=== Begin Enclosure ===
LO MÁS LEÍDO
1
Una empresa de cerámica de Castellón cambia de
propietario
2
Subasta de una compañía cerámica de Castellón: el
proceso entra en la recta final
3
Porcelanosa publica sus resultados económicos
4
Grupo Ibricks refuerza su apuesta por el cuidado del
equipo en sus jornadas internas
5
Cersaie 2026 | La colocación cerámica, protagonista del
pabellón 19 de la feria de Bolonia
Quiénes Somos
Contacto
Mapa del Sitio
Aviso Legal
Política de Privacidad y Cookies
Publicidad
=== End Enclosure ===
** Exercise brief **
Only an exact copy of the entries above will do.

** Your response **
LO MÁS LEÍDO
1
Una empresa de cerámica de Castellón cambia de
propietario
2
Subasta de una compañía cerámica de Castellón: el
proceso entra en la recta final
3
Porcelanosa publica sus resultados económicos
4
Grupo Ibricks refuerza su apuesta por el cuidado del
equipo en sus jornadas internas
5
Cersaie 2026 | La colocación cerámica, protagonista del
pabellón 19 de la feria de Bolonia
Quiénes Somos
Contacto
Mapa del Sitio
Aviso Legal
Política de Privacidad y Cookies
Publicidad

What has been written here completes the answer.